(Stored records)
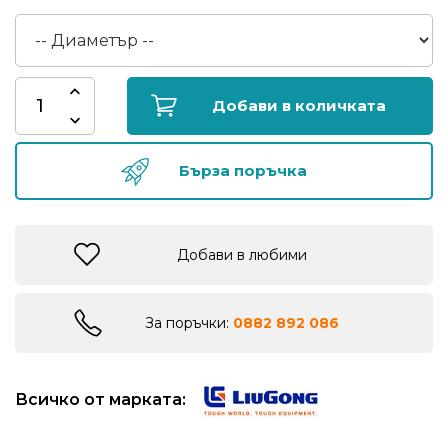
риболов
Куки
за
Добави в количката
риболов
Бърза поръчка
Дрехи
за
риболов
Добави в любими
Къмпинг
За поръчки:
0882 892 086
Лодки
Всичко от марката:
Изкуствени
примамки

* **TASK OBJECTIVE**
From the first line above to the last, reproduce the records exactly but without the pictures.

* **EXERCISE ANSWER**
риболов
Куки
за
Добави в количката
риболов
Бърза поръчка
Дрехи
за
риболов
Добави в любими
Къмпинг
За поръчки:
0882 892 086
Лодки
Всичко от марката:
Изкуствени
примамки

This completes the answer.